China Dukung Upaya Damai Korea Selatan
A
A
A
BEIJING - Presiden China Xi Jinping memberikan dukungan pada inisiatif Korea Selatan (Korsel) untuk menjalin perdamaian dengan Korea Utara (Korut).
Selama pekan lalu, Kepala Kantor Keamanan Nasional Korsel Chung Eui-yong bertemu para pejabat di Beijing dan Moskow setelah sukses mendorong konferensi tingkat tinggi antara pemimpin Korut, Korsel, dan AS.
Rusia juga mengungkapkan dukungan terhadap upaya damai Korea tersebut. “Jinping memberikan pepatah China yang menyatakan, ‘Saat es keras meleleh, musim semi datang dan bunga kembang,’ untuk menggambarkan situasi di Semenanjung Korea dan menyatakan keinginannya mendukung situasi sekarang,” kata Chung kepada para jurnalis saat kembali ke Bandara Internasional Incheon, Seoul, Korsel, kemarin.
Pemimpin Korut Kim Jongun menjelaskan pada delegasi Korsel yang dipimpin Chung bahwa dia terbuka membahas denuklirisasi dengan AS. Tawaran Kim itu pun membuat Presiden AS Donald Trump sepakat bertemu Kim pada Mei mendatang.
“China dan Rusia sepakat bekerja sama untuk mempertahankan perdamaian yang telah tercipta, serta momentum untuk stabilitas melalui komunikasi yang dekat,” papar Chung.
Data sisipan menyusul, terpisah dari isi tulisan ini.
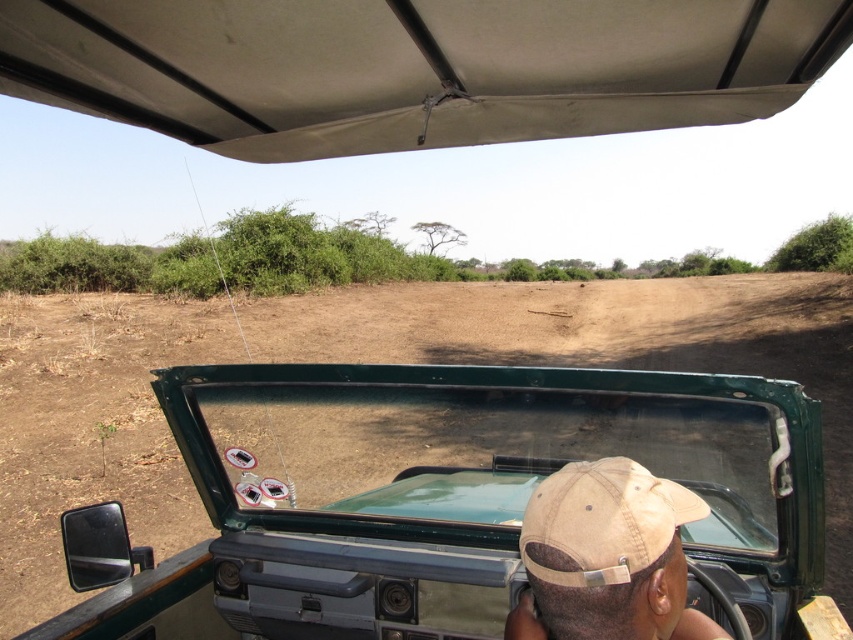 Question: Does beige fabric canopy at upper center appear over tan fabric baseball cap at center?

Choices:
 (A) yes
 (B) no

Answer: (A)

Question: Among these objects, which one is nearest to the camera?

Choices:
 (A) green matte vehicle at center
 (B) tan fabric baseball cap at center

Answer: (B)

Question: From the image, what is the correct spatial relationship of green matte vehicle at center in relation to tan fabric baseball cap at center?

Choices:
 (A) above
 (B) below

Answer: (B)

Question: Which object is farther from the camera taking this photo?

Choices:
 (A) tan fabric baseball cap at center
 (B) green matte vehicle at center

Answer: (B)

Question: Does beige fabric canopy at upper center have a larger size compared to tan fabric baseball cap at center?

Choices:
 (A) yes
 (B) no

Answer: (A)

Question: Which point is closer to the camera?

Choices:
 (A) green matte vehicle at center
 (B) beige fabric canopy at upper center
 (C) tan fabric baseball cap at center

Answer: (C) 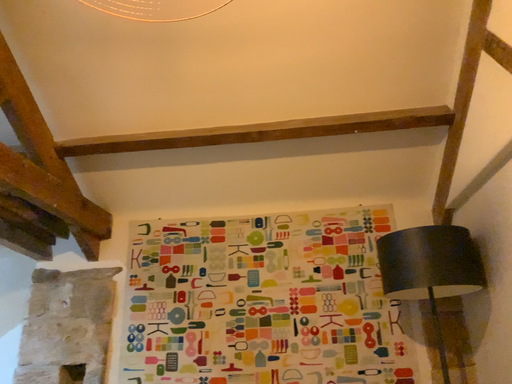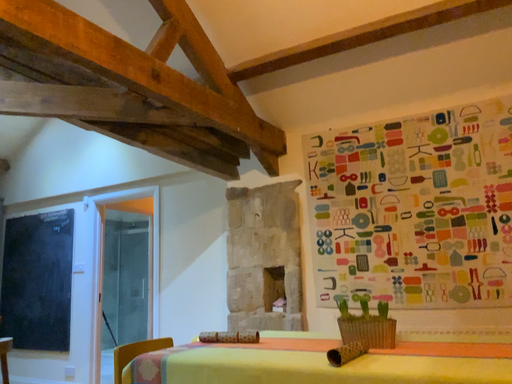 Question: Which way did the camera rotate in the video?

Choices:
 (A) rotated downward
 (B) rotated upward

Answer: (A) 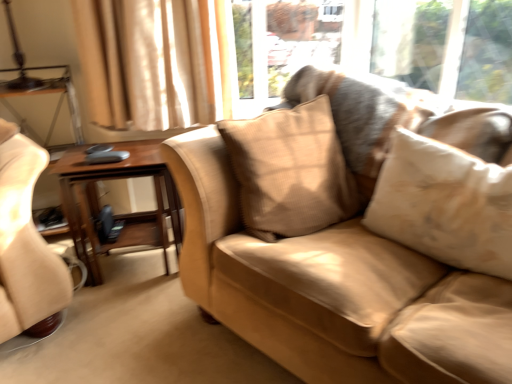 Find the location of a particular element. The height and width of the screenshot is (384, 512). beige textured pillow at center, the 1th pillow when ordered from left to right is located at coordinates (291, 171).

This screenshot has width=512, height=384. What do you see at coordinates (291, 171) in the screenshot? I see `beige textured pillow at center, the 1th pillow when ordered from left to right` at bounding box center [291, 171].

In order to click on suede-like beige couch at center in this screenshot , I will do 337,237.

Can you see beige textured pillow at center, the 1th pillow from the right, touching woodenmaterial/texturetable at left?

No.

Which object is positioned more to the left, beige textured pillow at center, the 1th pillow from the right, or woodenmaterial/texturetable at left?

From the viewer's perspective, woodenmaterial/texturetable at left appears more on the left side.

Consider the image. From a real-world perspective, which object stands above the other?

beige textured pillow at center, placed as the second pillow when sorted from left to right, is physically above.

What's the angular difference between beige textured pillow at center, placed as the second pillow when sorted from left to right, and woodenmaterial/texturetable at left's facing directions?

There is a 57.8-degree angle between the facing directions of beige textured pillow at center, placed as the second pillow when sorted from left to right, and woodenmaterial/texturetable at left.

Can you confirm if beige textured pillow at center, the 1th pillow when ordered from left to right, is taller than suede-like beige couch at center?

No, beige textured pillow at center, the 1th pillow when ordered from left to right, is not taller than suede-like beige couch at center.

Which is more to the left, beige textured pillow at center, the 1th pillow when ordered from left to right, or suede-like beige couch at center?

Positioned to the left is beige textured pillow at center, the 1th pillow when ordered from left to right.

Is beige textured pillow at center, the second pillow in the right-to-left sequence, positioned behind suede-like beige couch at center?

Yes, beige textured pillow at center, the second pillow in the right-to-left sequence, is further from the viewer.

How distant is woodenmaterial/texturetable at left from suede-like beige couch at center?

woodenmaterial/texturetable at left is 24.71 inches away from suede-like beige couch at center.

Is woodenmaterial/texturetable at left located outside suede-like beige couch at center?

Yes, woodenmaterial/texturetable at left is not within suede-like beige couch at center.

Consider the image. Could you tell me if woodenmaterial/texturetable at left is facing suede-like beige couch at center?

No, woodenmaterial/texturetable at left does not turn towards suede-like beige couch at center.

Is woodenmaterial/texturetable at left not near suede-like beige couch at center?

No, woodenmaterial/texturetable at left is in close proximity to suede-like beige couch at center.

Is suede-like beige couch at center in front of or behind woodenmaterial/texturetable at left in the image?

In the image, suede-like beige couch at center appears in front of woodenmaterial/texturetable at left.

From the image's perspective, is suede-like beige couch at center located above woodenmaterial/texturetable at left?

Yes, from the image's perspective, suede-like beige couch at center is above woodenmaterial/texturetable at left.

Does suede-like beige couch at center have a greater width compared to woodenmaterial/texturetable at left?

Correct, the width of suede-like beige couch at center exceeds that of woodenmaterial/texturetable at left.

The height and width of the screenshot is (384, 512). I want to click on studio couch in front of the woodenmaterial/texturetable at left, so click(337, 237).

In terms of height, does beige textured pillow at center, the second pillow in the right-to-left sequence, look taller or shorter compared to woodenmaterial/texturetable at left?

beige textured pillow at center, the second pillow in the right-to-left sequence, is shorter than woodenmaterial/texturetable at left.

From a real-world perspective, between beige textured pillow at center, the 1th pillow when ordered from left to right, and woodenmaterial/texturetable at left, who is vertically higher?

beige textured pillow at center, the 1th pillow when ordered from left to right, is physically above.

Is beige textured pillow at center, the second pillow in the right-to-left sequence, facing towards woodenmaterial/texturetable at left?

No, beige textured pillow at center, the second pillow in the right-to-left sequence, is not turned towards woodenmaterial/texturetable at left.

Which object is further away from the camera taking this photo, beige textured pillow at center, the second pillow in the right-to-left sequence, or woodenmaterial/texturetable at left?

woodenmaterial/texturetable at left is more distant.

Is beige textured pillow at center, the 1th pillow when ordered from left to right, shorter than beige textured pillow at center, placed as the second pillow when sorted from left to right?

No.

From the image's perspective, which is above, beige textured pillow at center, the second pillow in the right-to-left sequence, or beige textured pillow at center, the 1th pillow from the right?

beige textured pillow at center, the second pillow in the right-to-left sequence, appears higher in the image.

You are a GUI agent. You are given a task and a screenshot of the screen. Output one action in this format:
    pyautogui.click(x=<x>, y=<y>)
    Task: Click on the pillow that appears below the beige textured pillow at center, the 1th pillow when ordered from left to right (from a real-world perspective)
    The image size is (512, 384).
    Given the screenshot: What is the action you would take?
    pyautogui.click(x=444, y=204)

Between beige textured pillow at center, the 1th pillow when ordered from left to right, and beige textured pillow at center, the 1th pillow from the right, which one appears on the right side from the viewer's perspective?

beige textured pillow at center, the 1th pillow from the right.

Who is smaller, beige textured pillow at center, placed as the second pillow when sorted from left to right, or suede-like beige couch at center?

beige textured pillow at center, placed as the second pillow when sorted from left to right, is smaller.

Are beige textured pillow at center, placed as the second pillow when sorted from left to right, and suede-like beige couch at center beside each other?

No, beige textured pillow at center, placed as the second pillow when sorted from left to right, is not in contact with suede-like beige couch at center.

From the image's perspective, between beige textured pillow at center, the 1th pillow from the right, and suede-like beige couch at center, who is located below?

suede-like beige couch at center appears lower in the image.

Could you tell me if beige textured pillow at center, the 1th pillow from the right, is facing suede-like beige couch at center?

Yes, beige textured pillow at center, the 1th pillow from the right, is oriented towards suede-like beige couch at center.

The width and height of the screenshot is (512, 384). I want to click on table on the left of beige textured pillow at center, placed as the second pillow when sorted from left to right, so click(120, 214).

Locate an element on the screen. The image size is (512, 384). studio couch located on the right of beige textured pillow at center, the second pillow in the right-to-left sequence is located at coordinates (337, 237).

Considering their positions, is beige textured pillow at center, the second pillow in the right-to-left sequence, positioned further to woodenmaterial/texturetable at left than beige textured pillow at center, placed as the second pillow when sorted from left to right?

beige textured pillow at center, placed as the second pillow when sorted from left to right, is further to woodenmaterial/texturetable at left.

From the image, which object appears to be farther from beige textured pillow at center, placed as the second pillow when sorted from left to right, woodenmaterial/texturetable at left or suede-like beige couch at center?

woodenmaterial/texturetable at left is positioned further to the anchor beige textured pillow at center, placed as the second pillow when sorted from left to right.

Consider the image. When comparing their distances from suede-like beige couch at center, does woodenmaterial/texturetable at left or beige textured pillow at center, the 1th pillow when ordered from left to right, seem closer?

beige textured pillow at center, the 1th pillow when ordered from left to right, lies closer to suede-like beige couch at center than the other object.

Which object lies further to the anchor point suede-like beige couch at center, beige textured pillow at center, the second pillow in the right-to-left sequence, or beige textured pillow at center, the 1th pillow from the right?

beige textured pillow at center, the 1th pillow from the right, is positioned further to the anchor suede-like beige couch at center.

Estimate the real-world distances between objects in this image. Which object is closer to beige textured pillow at center, the 1th pillow from the right, suede-like beige couch at center or beige textured pillow at center, the second pillow in the right-to-left sequence?

suede-like beige couch at center is positioned closer to the anchor beige textured pillow at center, the 1th pillow from the right.

Considering their positions, is woodenmaterial/texturetable at left positioned closer to beige textured pillow at center, placed as the second pillow when sorted from left to right, than beige textured pillow at center, the 1th pillow when ordered from left to right?

Based on the image, beige textured pillow at center, the 1th pillow when ordered from left to right, appears to be nearer to beige textured pillow at center, placed as the second pillow when sorted from left to right.

From the image, which object appears to be farther from beige textured pillow at center, the 1th pillow when ordered from left to right, suede-like beige couch at center or woodenmaterial/texturetable at left?

Among the two, woodenmaterial/texturetable at left is located further to beige textured pillow at center, the 1th pillow when ordered from left to right.

Estimate the real-world distances between objects in this image. Which object is closer to beige textured pillow at center, the 1th pillow when ordered from left to right, beige textured pillow at center, placed as the second pillow when sorted from left to right, or woodenmaterial/texturetable at left?

beige textured pillow at center, placed as the second pillow when sorted from left to right, is closer to beige textured pillow at center, the 1th pillow when ordered from left to right.

Locate an element on the screen. This screenshot has width=512, height=384. pillow between woodenmaterial/texturetable at left and beige textured pillow at center, placed as the second pillow when sorted from left to right, from left to right is located at coordinates pyautogui.click(x=291, y=171).

At what (x,y) coordinates should I click in order to perform the action: click on studio couch between woodenmaterial/texturetable at left and beige textured pillow at center, the 1th pillow from the right, in the horizontal direction. Please return your answer as a coordinate pair (x, y). This screenshot has height=384, width=512. Looking at the image, I should click on (337, 237).

In order to click on pillow located between suede-like beige couch at center and beige textured pillow at center, the 1th pillow when ordered from left to right, in the depth direction in this screenshot , I will do `click(444, 204)`. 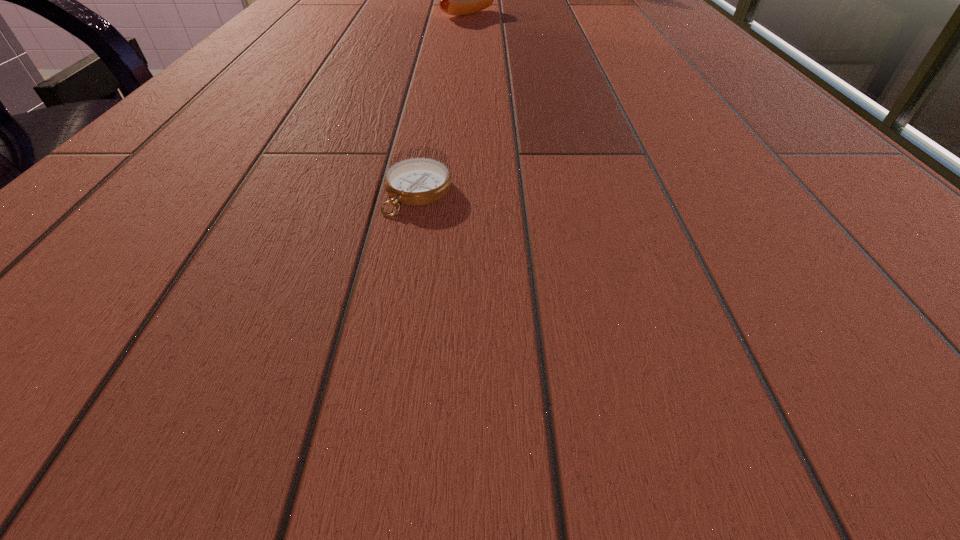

Korut telah memiliki hubungan dekat dengan Beijing dan Moskow.
China selama ini menjadi mitra dagang terbesar Korut. Presiden Korsel Moon Jaein akan menggelar konferensi tingkat tinggi (KTT) dengan Kim akhir April. “Komite persiapan Korsel untuk KTT dua Korea itu dipimpin Kepala Staf Kepresidenan Im Jong-seok yang menggelar rapat resmi pertama pada Jumat (16/3),” ungkap juru bicara kepresidenan Korsel Kim Eui-kyeom kemarin.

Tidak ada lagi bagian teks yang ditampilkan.